===== Records to use =====

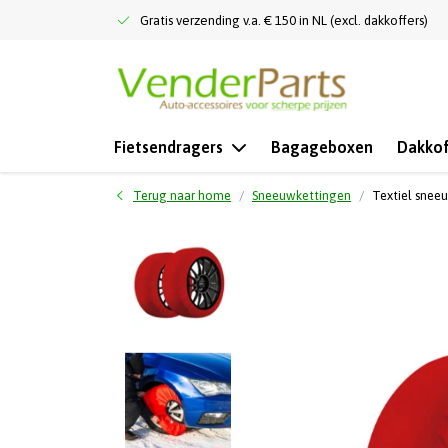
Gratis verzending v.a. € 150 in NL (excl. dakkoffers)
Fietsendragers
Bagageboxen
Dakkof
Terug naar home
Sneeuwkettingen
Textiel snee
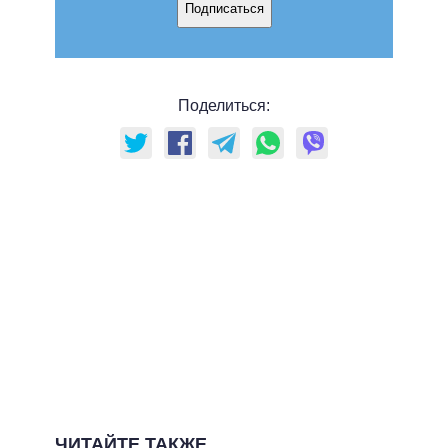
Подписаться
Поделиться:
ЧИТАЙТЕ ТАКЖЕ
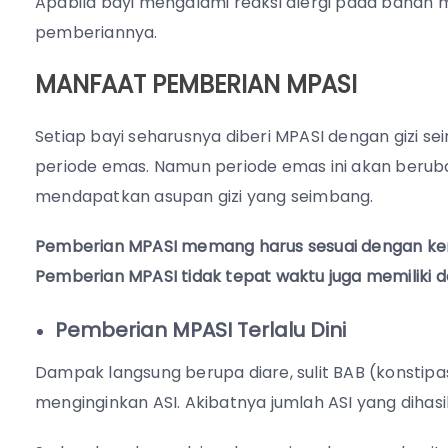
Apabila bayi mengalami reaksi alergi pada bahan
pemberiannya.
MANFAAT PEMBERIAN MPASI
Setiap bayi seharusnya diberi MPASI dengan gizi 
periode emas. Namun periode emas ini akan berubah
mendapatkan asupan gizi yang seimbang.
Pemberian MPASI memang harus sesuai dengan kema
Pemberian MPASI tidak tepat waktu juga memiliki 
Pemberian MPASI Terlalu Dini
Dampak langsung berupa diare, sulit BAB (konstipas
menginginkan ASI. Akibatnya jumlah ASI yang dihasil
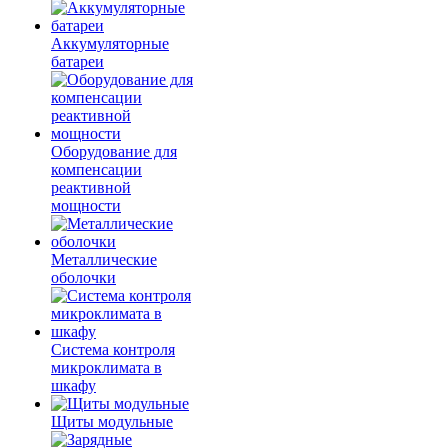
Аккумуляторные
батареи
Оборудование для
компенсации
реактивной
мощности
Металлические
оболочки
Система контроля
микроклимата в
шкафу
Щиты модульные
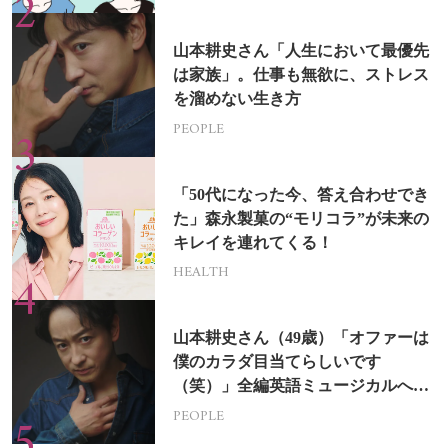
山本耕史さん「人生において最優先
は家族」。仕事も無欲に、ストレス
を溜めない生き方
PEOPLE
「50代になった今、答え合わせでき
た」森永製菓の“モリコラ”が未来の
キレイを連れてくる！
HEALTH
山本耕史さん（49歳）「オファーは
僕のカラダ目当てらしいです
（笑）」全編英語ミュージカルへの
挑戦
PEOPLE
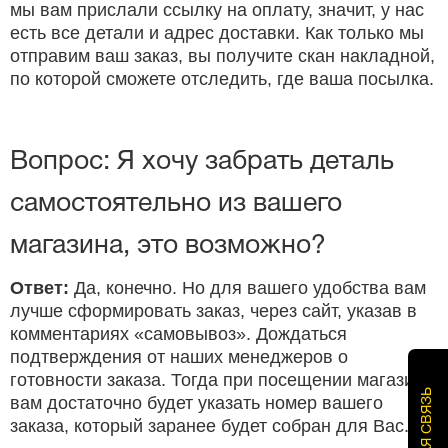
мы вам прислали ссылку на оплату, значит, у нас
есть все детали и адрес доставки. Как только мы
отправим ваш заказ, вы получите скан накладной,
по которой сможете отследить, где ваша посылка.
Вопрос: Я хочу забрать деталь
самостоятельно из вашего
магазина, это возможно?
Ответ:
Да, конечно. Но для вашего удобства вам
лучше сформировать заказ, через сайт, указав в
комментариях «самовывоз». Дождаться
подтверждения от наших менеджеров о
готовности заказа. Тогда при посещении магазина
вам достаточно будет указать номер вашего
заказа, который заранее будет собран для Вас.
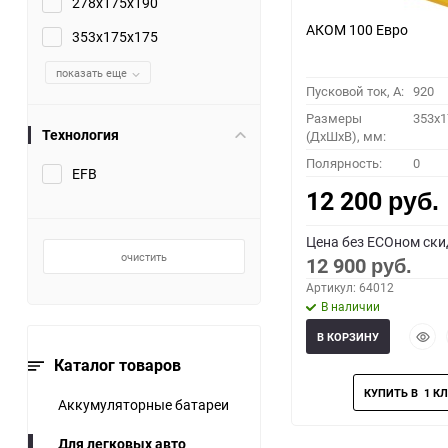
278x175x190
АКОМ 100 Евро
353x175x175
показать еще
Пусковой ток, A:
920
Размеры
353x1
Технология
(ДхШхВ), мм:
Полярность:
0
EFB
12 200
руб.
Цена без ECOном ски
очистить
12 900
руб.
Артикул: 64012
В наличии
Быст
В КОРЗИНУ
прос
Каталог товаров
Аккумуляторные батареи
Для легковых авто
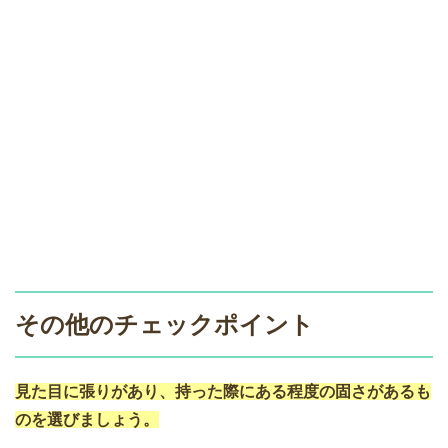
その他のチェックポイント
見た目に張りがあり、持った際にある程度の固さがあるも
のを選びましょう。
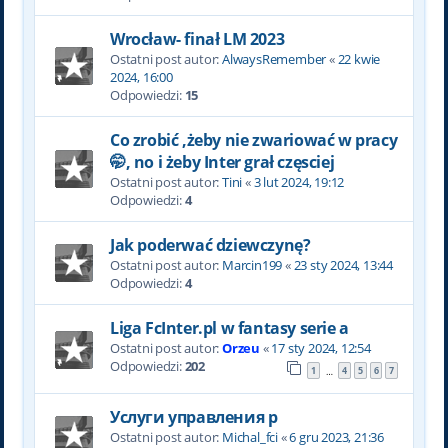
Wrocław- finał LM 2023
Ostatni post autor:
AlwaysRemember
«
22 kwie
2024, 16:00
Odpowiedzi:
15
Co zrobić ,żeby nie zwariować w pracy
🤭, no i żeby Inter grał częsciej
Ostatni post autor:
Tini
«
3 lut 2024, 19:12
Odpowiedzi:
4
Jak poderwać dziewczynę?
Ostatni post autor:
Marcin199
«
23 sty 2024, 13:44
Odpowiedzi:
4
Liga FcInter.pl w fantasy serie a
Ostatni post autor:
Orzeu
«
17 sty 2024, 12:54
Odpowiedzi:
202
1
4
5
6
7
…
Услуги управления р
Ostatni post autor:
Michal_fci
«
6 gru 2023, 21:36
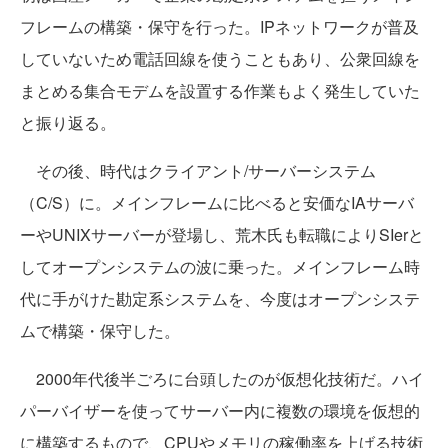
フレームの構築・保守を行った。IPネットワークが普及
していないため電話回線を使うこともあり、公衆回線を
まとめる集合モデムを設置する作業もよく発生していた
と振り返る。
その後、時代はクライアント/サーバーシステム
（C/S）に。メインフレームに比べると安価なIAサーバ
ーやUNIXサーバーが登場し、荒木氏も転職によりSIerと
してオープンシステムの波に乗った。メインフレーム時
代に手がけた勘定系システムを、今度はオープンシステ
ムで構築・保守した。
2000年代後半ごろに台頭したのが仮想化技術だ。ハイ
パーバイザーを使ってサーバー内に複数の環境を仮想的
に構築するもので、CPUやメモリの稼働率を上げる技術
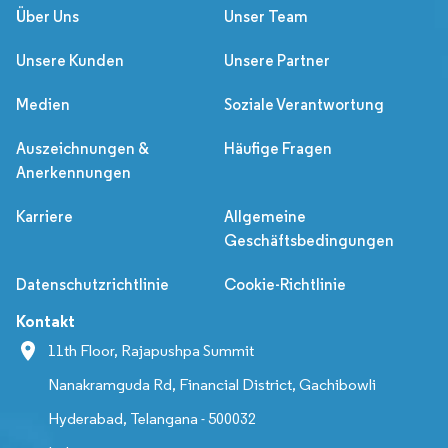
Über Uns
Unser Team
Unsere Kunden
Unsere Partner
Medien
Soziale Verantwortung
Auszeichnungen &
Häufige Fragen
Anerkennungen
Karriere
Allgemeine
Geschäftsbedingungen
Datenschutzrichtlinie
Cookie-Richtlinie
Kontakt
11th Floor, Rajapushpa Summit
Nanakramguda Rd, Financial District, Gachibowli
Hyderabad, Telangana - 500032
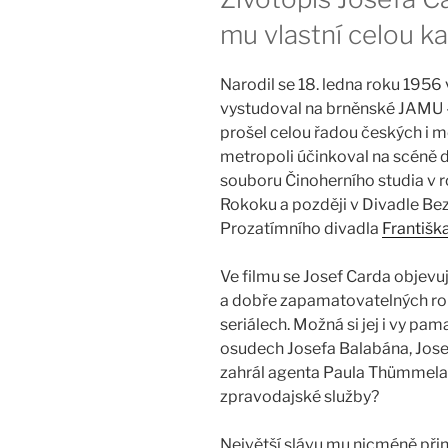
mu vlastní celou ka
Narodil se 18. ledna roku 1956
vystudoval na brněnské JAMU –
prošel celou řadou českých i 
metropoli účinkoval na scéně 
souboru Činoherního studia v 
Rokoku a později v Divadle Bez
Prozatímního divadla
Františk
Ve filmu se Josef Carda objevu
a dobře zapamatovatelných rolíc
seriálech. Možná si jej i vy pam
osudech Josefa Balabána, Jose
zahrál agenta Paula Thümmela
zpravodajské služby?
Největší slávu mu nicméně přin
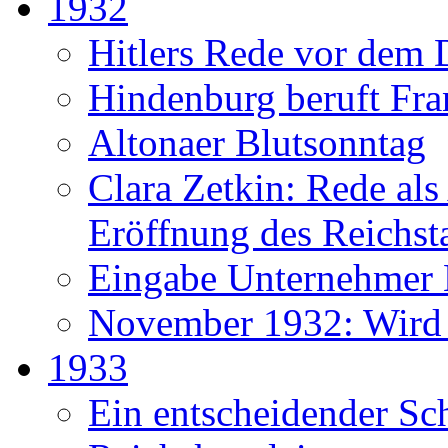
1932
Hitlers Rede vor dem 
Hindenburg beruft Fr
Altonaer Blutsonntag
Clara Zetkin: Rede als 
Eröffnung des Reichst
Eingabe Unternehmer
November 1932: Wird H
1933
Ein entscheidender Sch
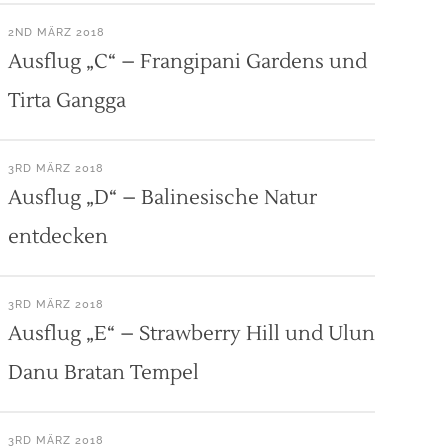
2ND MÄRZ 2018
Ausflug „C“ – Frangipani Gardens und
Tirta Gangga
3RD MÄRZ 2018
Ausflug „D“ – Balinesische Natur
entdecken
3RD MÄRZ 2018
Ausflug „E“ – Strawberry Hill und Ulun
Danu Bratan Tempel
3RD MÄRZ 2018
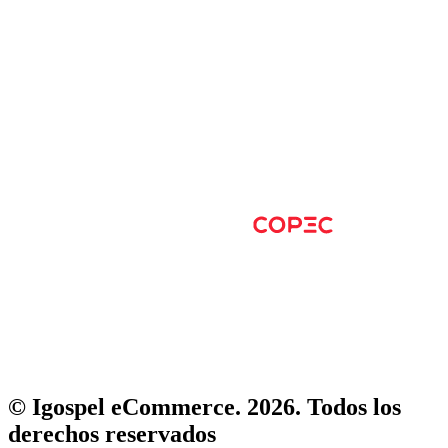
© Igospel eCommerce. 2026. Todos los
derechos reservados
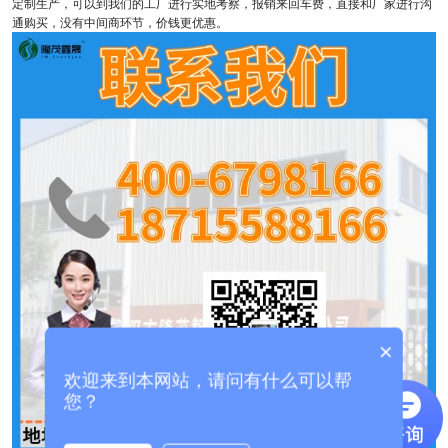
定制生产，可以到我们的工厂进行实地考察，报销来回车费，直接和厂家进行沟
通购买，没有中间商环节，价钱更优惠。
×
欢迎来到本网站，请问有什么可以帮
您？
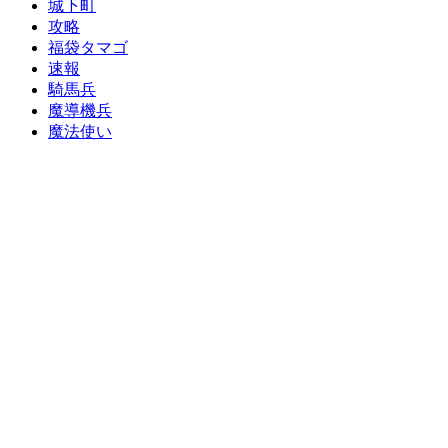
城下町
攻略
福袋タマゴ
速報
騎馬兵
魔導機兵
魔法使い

=====

** What you will do **
Return all the data exactly, pictures omitted.

** Worked solution **
Gratis verzending v.a. € 150 in NL (excl. dakkoffers)
Fietsendragers
Bagageboxen
Dakkof
Terug naar home
Sneeuwkettingen
Textiel snee
Подписаться
Поделиться:
ЧИТАЙТЕ ТАКЖЕ
Apabila bayi mengalami reaksi alergi pada bahan
pemberiannya.
MANFAAT PEMBERIAN MPASI
Setiap bayi seharusnya diberi MPASI dengan gizi 
periode emas. Namun periode emas ini akan berubah
mendapatkan asupan gizi yang seimbang.
Pemberian MPASI memang harus sesuai dengan kema
Pemberian MPASI tidak tepat waktu juga memiliki 
Pemberian MPASI Terlalu Dini
Dampak langsung berupa diare, sulit BAB (konstipas
menginginkan ASI. Akibatnya jumlah ASI yang dihasil
Аккумуляторные
батареи
Оборудование для
компенсации
реактивной
мощности
Металлические
оболочки
Система контроля
микроклимата в
шкафу
Щиты модульные
山本耕史さん「人生において最優先
は家族」。仕事も無欲に、ストレス
を溜めない生き方
PEOPLE
「50代になった今、答え合わせでき
た」森永製菓の“モリコラ”が未来の
キレイを連れてくる！
HEALTH
山本耕史さん（49歳）「オファーは
僕のカラダ目当てらしいです
（笑）」全編英語ミュージカルへの
挑戦
PEOPLE
мы вам прислали ссылку на оплату, значит, у нас
есть все детали и адрес доставки. Как только мы
отправим ваш заказ, вы получите скан накладной,
по которой сможете отследить, где ваша посылка.
Вопрос: Я хочу забрать деталь
самостоятельно из вашего
магазина, это возможно?
Ответ:
Да, конечно. Но для вашего удобства вам
лучше сформировать заказ, через сайт, указав в
комментариях «самовывоз». Дождаться
подтверждения от наших менеджеров о
готовности заказа. Тогда при посещении магазина
вам достаточно будет указать номер вашего
заказа, который заранее будет собран для Вас.
278x175x190
АКОМ 100 Евро
353x175x175
показать еще
Пусковой ток, A:
920
Размеры
353x1
Технология
(ДхШхВ), мм:
Полярность:
0
EFB
12 200
руб.
Цена без ECOном ски
очистить
12 900
руб.
Артикул: 64012
В наличии
Быст
В КОРЗИНУ
прос
Каталог товаров
Аккумуляторные батареи
Для легковых авто
その他のチェックポイント
見た目に張りがあり、持った際にある程度の固さがあるも
のを選びましょう。
Wrocław- finał LM 2023
Ostatni post autor:
AlwaysRemember
«
22 kwie
2024, 16:00
Odpowiedzi:
15
Co zrobić ,żeby nie zwariować w pracy
🤭, no i żeby Inter grał częsciej
Ostatni post autor:
Tini
«
3 lut 2024, 19:12
Odpowiedzi:
4
Jak poderwać dziewczynę?
Ostatni post autor:
Marcin199
«
23 sty 2024, 13:44
Odpowiedzi:
4
Liga FcInter.pl w fantasy serie a
Ostatni post autor:
Orzeu
«
17 sty 2024, 12:54
Odpowiedzi:
202
1
4
5
6
7
…
Услуги управления р
Ostatni post autor:
Michal_fci
«
6 gru 2023, 21:36
フレームの構築・保守を行った。IPネットワークが普及
していないため電話回線を使うこともあり、公衆回線を
まとめる集合モデムを設置する作業もよく発生していた
と振り返る。
その後、時代はクライアント/サーバーシステム
（C/S）に。メインフレームに比べると安価なIAサーバ
ーやUNIXサーバーが登場し、荒木氏も転職によりSIerと
してオープンシステムの波に乗った。メインフレーム時
代に手がけた勘定系システムを、今度はオープンシステ
ムで構築・保守した。
2000年代後半ごろに台頭したのが仮想化技術だ。ハイ
パーバイザーを使ってサーバー内に複数の環境を仮想的
に構築するもので、CPUやメモリの稼働率を上げる技術
Über Uns
Unser Team
Unsere Kunden
Unsere Partner
Medien
Soziale Verantwortung
Auszeichnungen &
Häufige Fragen
Anerkennungen
Karriere
Allgemeine
Geschäftsbedingungen
Datenschutzrichtlinie
Cookie-Richtlinie
Kontakt
11th Floor, Rajapushpa Summit
Nanakramguda Rd, Financial District, Gachibowli
Hyderabad, Telangana - 500032
mu vlastní celou ka
Narodil se 18. ledna roku 1956
vystudoval na brněnské JAMU –
prošel celou řadou českých i 
metropoli účinkoval na scéně 
souboru Činoherního studia v 
Rokoku a později v Divadle Bez
Prozatímního divadla
Františk
Ve filmu se Josef Carda objevu
a dobře zapamatovatelných rolíc
seriálech. Možná si jej i vy pam
osudech Josefa Balabána, Jose
zahrál agenta Paula Thümmela
zpravodajské služby?
Největší slávu mu nicméně přin
1932
Hitlers Rede vor dem 
Hindenburg beruft Fr
Altonaer Blutsonntag
Clara Zetkin: Rede als 
Eröffnung des Reichst
Eingabe Unternehmer
November 1932: Wird H
1933
Ein entscheidender Sch
2ND MÄRZ 2018
Ausflug „C“ – Frangipani Gardens und
Tirta Gangga
3RD MÄRZ 2018
Ausflug „D“ – Balinesische Natur
entdecken
3RD MÄRZ 2018
Ausflug „E“ – Strawberry Hill und Ulun
Danu Bratan Tempel
3RD MÄRZ 2018
© Igospel eCommerce. 2026. Todos los
derechos reservados
定制生产，可以到我们的工厂进行实地考察，报销来回车费，直接和厂家进行沟
通购买，没有中间商环节，价钱更优惠。
×
欢迎来到本网站，请问有什么可以帮
您？
城下町
攻略
福袋タマゴ
速報
騎馬兵
魔導機兵
魔法使い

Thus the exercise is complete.